Derek William Mario Marlowe (21 May 1938 – 14 November 1996) was an English playwright, novelist, screenwriter and painter.
== Life ==
Derek Marlowe was born in Perivale, Middlesex, and lived there and in Greenford as a child. His father was Frederick William Marlowe (an electrician) and his mother Helene Alexandroupolos. He had early education at Cardinal Vaughan Memorial School in Holland Park.
In 1959 Marlowe went to Queen Mary College of the University of London to study English literature. Marlowe calls his time spent there the unhappiest years of his life. He never finished his degree course – Alex Hamilton claims he was expelled for "satire and kindred villainies". Marlowe wrote and edited an article for the college magazine, a parody of J. D. Salinger's novel ''The Catcher in the Rye'' which reflected what Marlowe called "the boredom of college seminars."〔 However, the college had a particularly fine theatre (the former People's Palace in Mile End Road) and Marlowe became part of a core theatre group there. In 1960 the college group formed a semi-professional theatre company, the ''60 Theatre Group'', and took their production of Tennessee Williams' play Summer and Smoke to the Edinburgh Festival Fringe, with Marlowe in the leading role opposite Audrey "Dickie" Gaskell.

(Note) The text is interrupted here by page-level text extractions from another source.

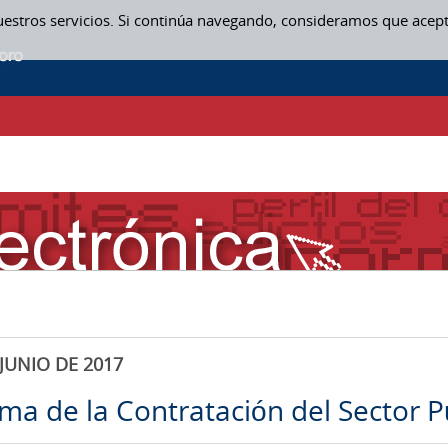
uestros servicios. Si continúa navegando, consideramos que acep
JUNIO DE 2017
rma de la Contratación del Sector P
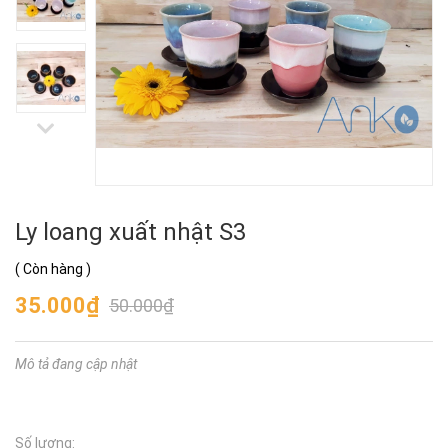
Ly loang xuất nhật S3
(
Còn hàng
)
35.000₫
50.000₫
Mô tả đang cập nhật
Số lượng:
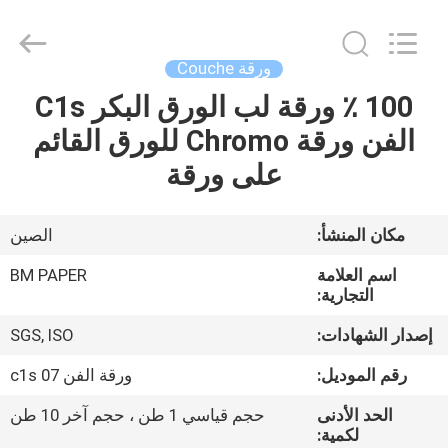
2026
GUANGZHOU
BMPAPER
CO.,LTD.
All
ورقة Couche
Rights
Reserved.
100 ٪ ورقة لب الورق البكر C1s
المنزل
الفن ورقة Chromo للورق القائم
المنتجات
على ورقة
معلومات
مكان المنشأ:
الصين
عنا
اسم العلامة
BM PAPER
التجارية:
جولة
إصدار الشهادات:
SGS, ISO
في
رقم الموديل:
ورقة الفن c1s 07
المصنع
الحد الأدنى
حجم قياسي 1 طن ، حجم آخر 10 طن
لكمية:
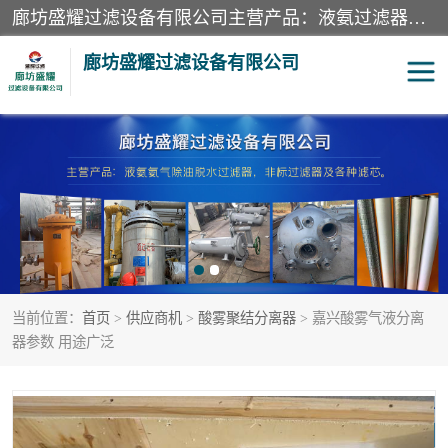
廊坊盛耀过滤设备有限公司主营产品：液氨过滤器、沼气过滤器、氨气分离器、二氧化碳过滤器、过滤器、液氨氨气过滤器、天然气过滤器、管道过滤器、*过滤器、液氨除油除水过滤器、氨气除油除水过滤器、焦炉煤气除焦油过滤器等。
廊坊盛耀过滤设备有限公司
二氧化碳过滤器
过滤器
液氨氨气过滤器
沼气过滤器
天然气过滤器
管道过滤器
当前位置：
首页
>
供应商机
>
酸雾聚结分离器
> 嘉兴酸雾气液分离
甲醇过滤器
液氨除油除水过滤器
器参数 用途广泛
氨气除油除水过滤器
焦炉煤气除焦油过滤器
硝酸尾气分离器
酸雾聚结分离器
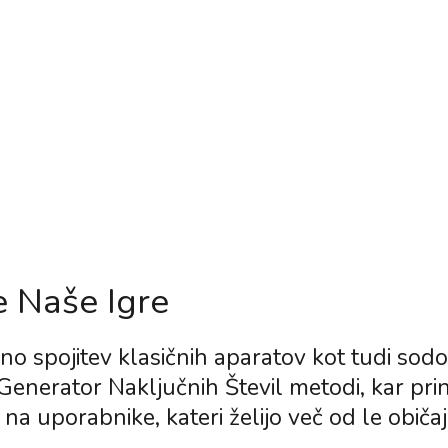
enjene Igre
grade
tnih Odstotkov
ije
e Naše Igre
 spojitev klasičnih aparatov kot tudi sodob
i Generator Naključnih Števil metodi, kar pr
o na uporabnike, kateri želijo več od le običaj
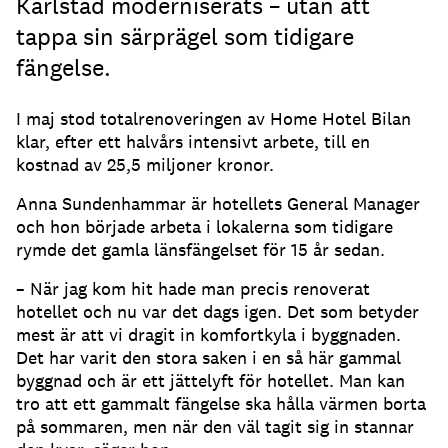
Karlstad moderniserats – utan att
tappa sin särprägel som tidigare
fängelse.
I maj stod totalrenoveringen av Home Hotel Bilan
klar, efter ett halvårs intensivt arbete, till en
kostnad av 25,5 miljoner kronor.
Anna Sundenhammar är hotellets General Manager
och hon började arbeta i lokalerna som tidigare
rymde det gamla länsfängelset för 15 år sedan.
– När jag kom hit hade man precis renoverat
hotellet och nu var det dags igen. Det som betyder
mest är att vi dragit in komfortkyla i byggnaden.
Det har varit den stora saken i en så här gammal
byggnad och är ett jättelyft för hotellet. Man kan
tro att ett gammalt fängelse ska hålla värmen borta
på sommaren, men när den väl tagit sig in stannar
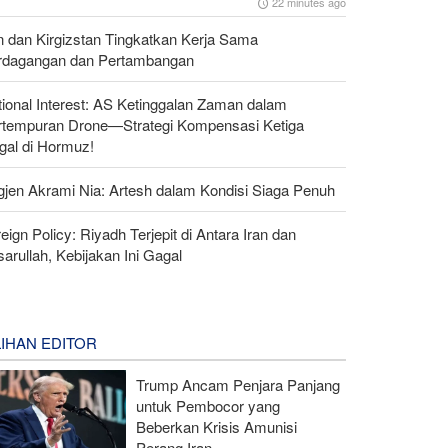
22 minutes ago
n dan Kirgizstan Tingkatkan Kerja Sama
rdagangan dan Pertambangan
ional Interest: AS Ketinggalan Zaman dalam
rtempuran Drone—Strategi Kompensasi Ketiga
gal di Hormuz!
gjen Akrami Nia: Artesh dalam Kondisi Siaga Penuh
eign Policy: Riyadh Terjepit di Antara Iran dan
arullah, Kebijakan Ini Gagal
LIHAN EDITOR
Trump Ancam Penjara Panjang
untuk Pembocor yang
Beberkan Krisis Amunisi
Perang Iran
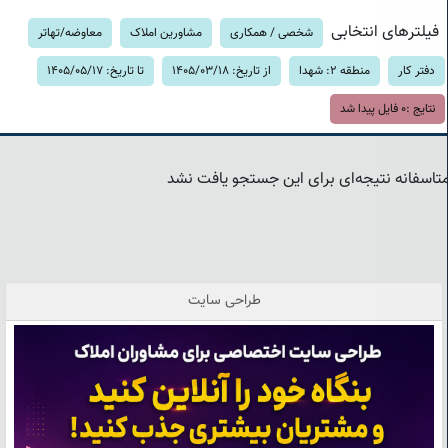
فیلترهای انتخابی
شخصی / همکاری
مشاورین املاک
معاوضه/تهاتر
دفتر کار
منطقه 2: شهدا
از تاریخ: 1405/03/18
تا تاریخ: 1405/05/17
نتایج :
0
فایل پیدا شد
تاسفانه نتیجه‌ای برای این جستجو یافت نشد
طراحی سایت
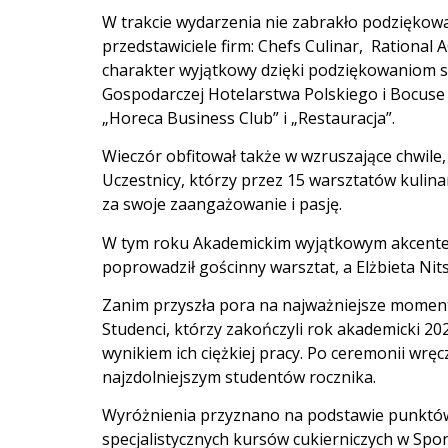
W trakcie wydarzenia nie zabrakło podziękowa
przedstawiciele firm: Chefs Culinar, Rational
charakter wyjątkowy dzięki podziękowaniom 
Gospodarczej Hotelarstwa Polskiego i Bocuse
„Horeca Business Club” i „Restauracja”.
Wieczór obfitował także w wzruszające chwile
Uczestnicy, którzy przez 15 warsztatów kulina
za swoje zaangażowanie i pasję.
W tym roku Akademickim wyjątkowym akcentem 
poprowadził gościnny warsztat, a Elżbieta Nit
Zanim przyszła pora na najważniejsze moment
Studenci, którzy zakończyli rok akademicki 20
wynikiem ich ciężkiej pracy. Po ceremonii w
najzdolniejszym studentów rocznika.
Wyróżnienia przyznano na podstawie punktów 
specjalistycznych kursów cukierniczych w Sp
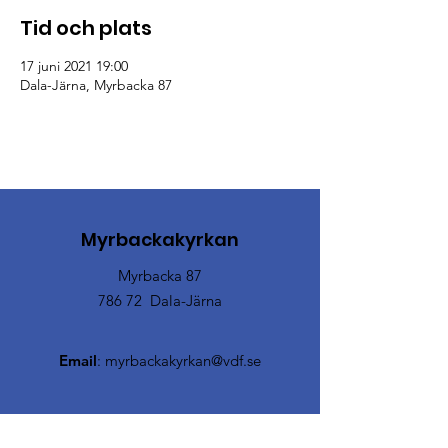
Tid och plats
17 juni 2021 19:00
Dala-Järna, Myrbacka 87
Myrbackakyrkan
Myrbacka 87
786 72 Dala-Järna
Email
:
myrbackakyrkan@vdf.se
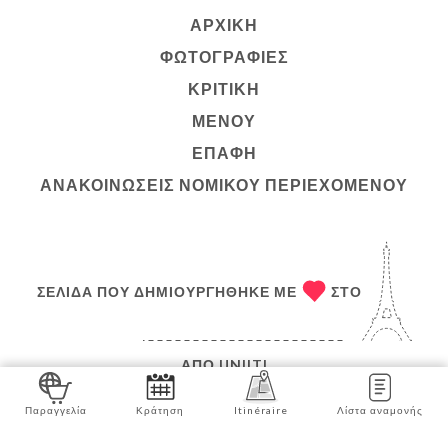
ΑΡΧΙΚΉ
ΦΩΤΟΓΡΑΦΊΕΣ
ΚΡΙΤΙΚΉ
ΜΕΝΟΎ
ΕΠΑΦΉ
ΑΝΑΚΟΙΝΏΣΕΙΣ ΝΟΜΙΚΟΎ ΠΕΡΙΕΧΟΜΈΝΟΥ
ΣΕΛΊΔΑ ΠΟΥ ΔΗΜΙΟΥΡΓΉΘΗΚΕ ΜΕ
ΣΤΟ
ΑΠΌ
UNIITI
© COPYRIGHT :ΈΤΟΣ – BANGKOK ROYAL – ΌΛΑ ΤΑ
Παραγγελία
Κράτηση
Itinéraire
Λίστα αναμονής
ΔΙΚΑΙΏΜΑΤΑ ΔΙΑΤΗΡΟΎΝΤΑΙ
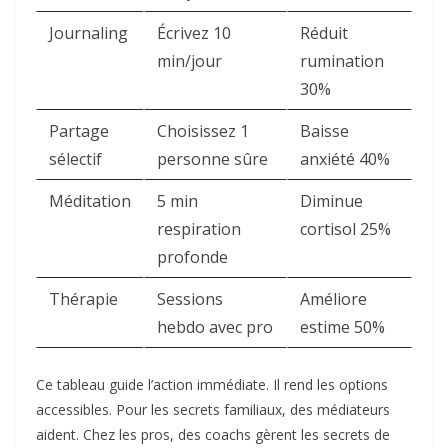
Journaling
Écrivez 10
Réduit
min/jour
rumination
30% ​
Partage
Choisissez 1
Baisse
sélectif
personne sûre
anxiété 40% ​
Méditation
5 min
Diminue
respiration
cortisol 25% ​
profonde
Thérapie
Sessions
Améliore
hebdo avec pro
estime 50% ​
Ce tableau guide l’action immédiate. Il rend les options
accessibles. Pour les secrets familiaux, des médiateurs
aident. Chez les pros, des coachs gèrent les secrets de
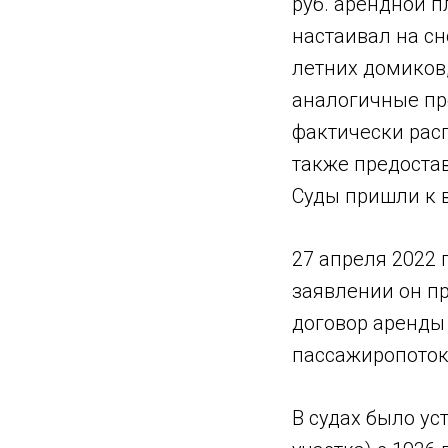
руб. арендной п
настаивал на сн
летних домиков,
аналогичные пр
фактически рас
также предостав
Суды пришли к 
27 апреля 2022 
заявлении он п
договор аренды 
пассажиропоток 
В судах было ус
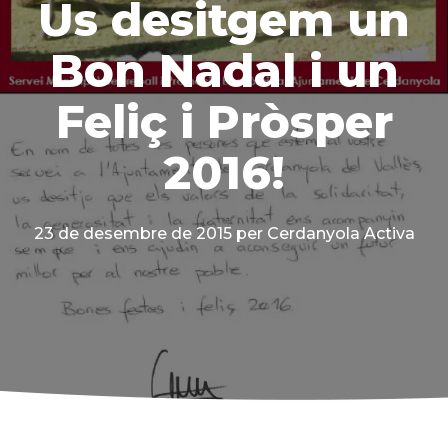
Us desitgem un
Bon Nadal i un
Feliç i Pròsper
2016!
23 de desembre de 2015
per Cerdanyola Activa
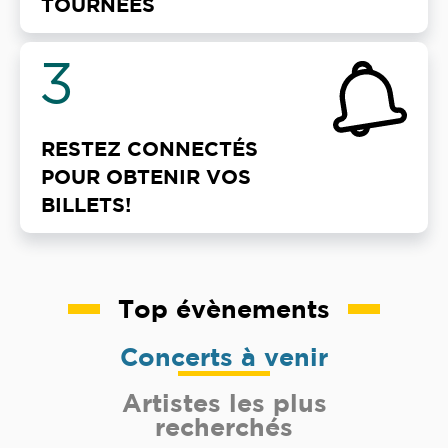
TOURNÉES
3
RESTEZ CONNECTÉS
POUR OBTENIR VOS
BILLETS!
Top évènements
Concerts à venir
Artistes les plus
recherchés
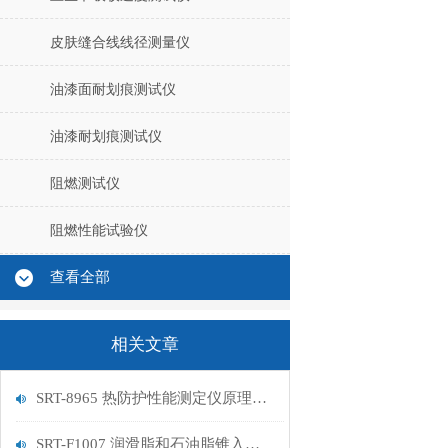
皮肤缝合线线径测量仪
油漆面耐划痕测试仪
油漆耐划痕测试仪
阻燃测试仪
阻燃性能试验仪
查看全部
相关文章
SRT-8965 热防护性能测定仪原理介绍 提供技术参数
SRT-F1007 润滑脂和石油脂锥入度测定仪应用介绍 提供技术指导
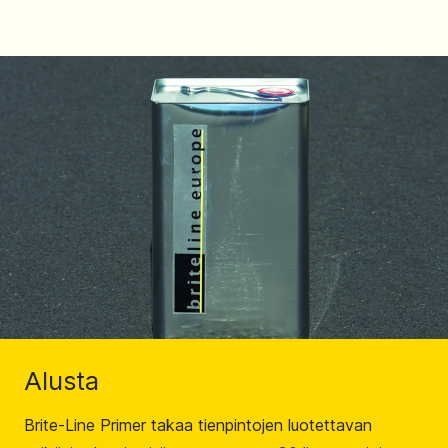
Alusta
Brite-Line Primer takaa tienpintojen luotettavan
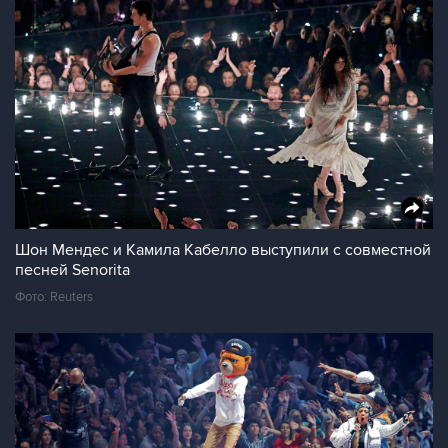
Шон Мендес и Камила Кабелло выступили с совместной
песней Senorita
Фото: Reuters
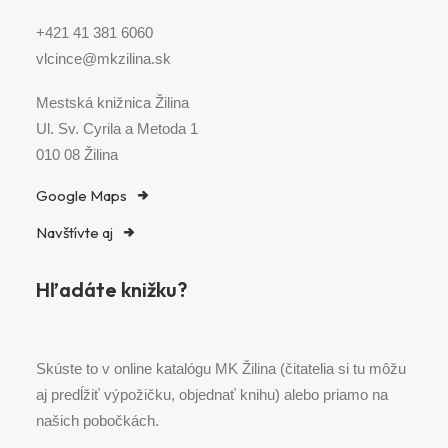
+421 41 381 6060
vlcince@mkzilina.sk
Mestská knižnica Žilina
Ul. Sv. Cyrila a Metoda 1
010 08 Žilina
Google Maps
Navštívte aj
Hľadáte knižku?
Skúste to v online katalógu MK Žilina (čitatelia si tu môžu
aj predĺžiť výpožičku, objednať knihu) alebo priamo na
našich pobočkách.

At college, Marlowe was a contemporary of the poet Lee Harwood, and after leaving he shared a flat with fellow writers Tom Stoppard and Piers Paul Read.
Marlowe also painted. A 1962 work entitled ''A Slight Misfit'' featured fragments of a portrait of actress Marilyn Monroe that Marlowe had painted then torn up. He then "pasted the pieces into a jumble of newspaper and magazine clips." Marlowe told ''Life magazine'' that he created this collage because "I just wanted to get this misfiting face... on a background of the press."
He married Susan Rose "Suki" Phipps, stepdaughter of Sir Fitzroy Maclean, in 1968; together they had a son, Ben, to add to Suki's two sons and two daughters from a previous marriage. He divorced in 1985 and in 1989 he moved to Los Angeles, where he wrote a number of scripts for television, including the award-winning ''Two Mrs. Grenvilles'', ''Abduction of Innocence'' and an episode of ''Murder, She Wrote''.
While working there, he contracted leukaemia, and died of a brain haemorrhage after a liver transplant. He was cremated in California, but his ashes were brought back to England by his sister, Alda. At the time of his death he was planning to return to England and complete a tenth novel, ''Black and White''.
Novelist Nicholas Royle calls Marlowe one of the two biggest influences on him as a writer. "Both flit in and out of genres, appealing to genre readers and mainstream readers at the same time. And both write beautifully, which I aspire to do."